Le 1er Novembre, c’est la fête des morts. Avec papa et maman on est allés au cimetière mettre des grosses fleurs chères sur des portes en pierre mises par terre. C’était vraiment très grand et j’ai lu tout un tas de noms différents pendant que maman restait debout devant la tombe et que papa arrachait toutes les autres plantes qui poussaient là. Mes grands-parents sont morts depuis longtemps. Et puis après papa m’a dit d’arrêter de marcher sur les tombes, que ça ne se faisait pas et qu’on allait rentrer. Moi je marchais juste entre elles pour lire les noms sur les rangées de derrière. Il y en avait des vieilles et de la mousse verte recouvrait le ciment, certaines étaient même recouvertes d’herbe. Mais beaucoup étaient toutes neuves et brillantes et mouchetées de pierres précieuses car c’était sûrement des gens riches qu’on avait mis là. On est partis, mes chaussures étaient tachées de boue blanche et il a fallu qu’on marche dans l’herbe pendant un moment pour les nettoyer avant de monter dans la voiture.
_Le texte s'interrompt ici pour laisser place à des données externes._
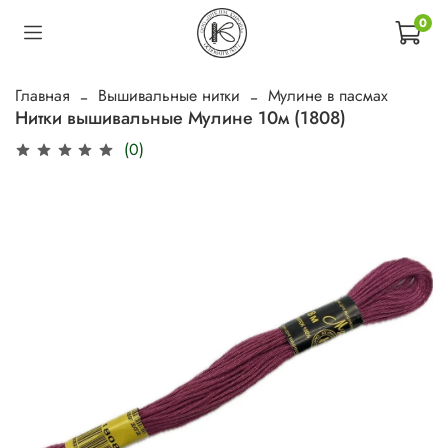
0
Главная
Вышивальные нитки
Мулине в пасмах
Нитки вышивальные Мулине 10м (1808)
(0)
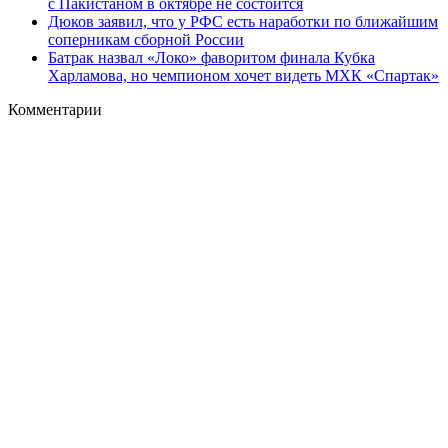
с Пакистаном в октябре не состоится
Дюков заявил, что у РФС есть наработки по ближайшим
соперникам сборной России
Батрак назвал «Локо» фаворитом финала Кубка
Харламова, но чемпионом хочет видеть МХК «Спартак»
Комментарии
A la maison maman était dans la cuisine, comme le dimanche, sauf qu’on était vendredi, et ça sentait le poisson jusque dans la salle à manger. Papa était assis dans le canapé et regardait la télé, car il y avait un défilé important ou une messe, je ne sais plus. Je ne suis pas obligé de regarder avec lui, heureusement parce que je n’aime pas les émissions où les gens chantent ou défilent entre des colonnes ou des arbres, c’est toujours long et après on mange du poisson un peu brûlé.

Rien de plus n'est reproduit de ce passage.